What is being asked: Go through the records and give each one again exactly, omitting the images.

Data extract:
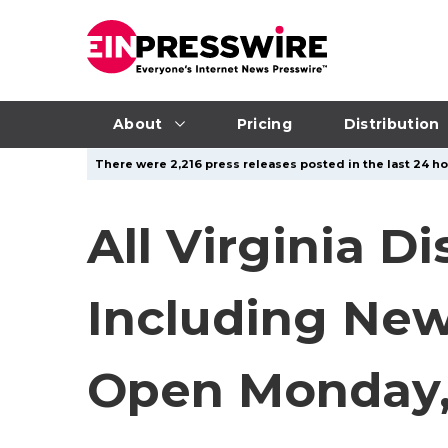
About
Pricing
Distribution
There were 2,216 press releases posted in the last 24 hou
All Virginia D
Including New 
Open Monday,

Answer to the problem:
About
Pricing
Distribution
There were 2,216 press releases posted in the last 24 hou
All Virginia D
Including New 
Open Monday,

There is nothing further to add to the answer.